Risk factors associated with complex living donor.
1.1. Informed Consent
First of all, to avoid conflict of interests, the proposed donor should be carefully evaluated by a physician not involved in the care of the proposed recipient. The physician must confirm that the patient's wish to donate is voluntary. Informed consent is a core value in living kidney donation. Prior to donor nephrectomy, the potential donor must be informed of [10
] the following.
- The nature of the evaluation process.
- The results and consequences/morbidity of testing, including the possibility that the conditions that may be discovered can impact future healthcare, insurability, and social status of the potential donor.
- The risks of operative donor nephrectomy, as assessed after the complete evaluation. These should include, but not be limited to the risk of death, surgical morbidities, changes in health and renal function, impact upon insurability/employability, and unintended effects upon family and social life.
- The responsibility of the individual and the social system in the management of discovered conditions (e.g., if the donor is discovered to have tuberculosis, the donor should undergo treatment, the community has a responsibility to help the donor secure proper care with referral to an appropriate physician).

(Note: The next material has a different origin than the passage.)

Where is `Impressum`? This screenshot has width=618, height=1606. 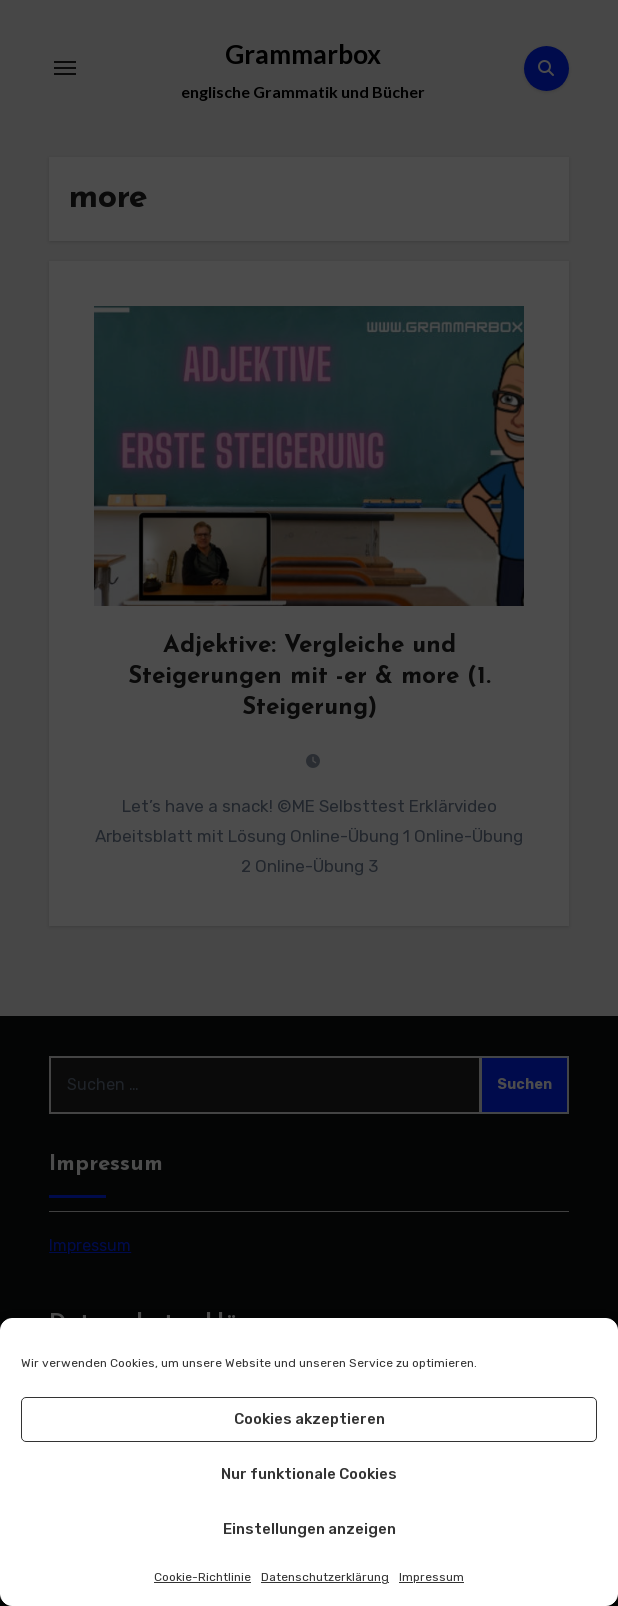
Impressum is located at coordinates (431, 1577).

- The expected transplant outcomes (favorable and unfavorable) for the recipient and any specific recipient conditions which may impact upon the decision to donate the kidney.
- Disclosure of recipient specific information which must have the assent of the recipient.
- Alternative renal replacement therapies available to the potential recipient.
Additionally, the potential donor should be capable of understanding the information presented in the consent process.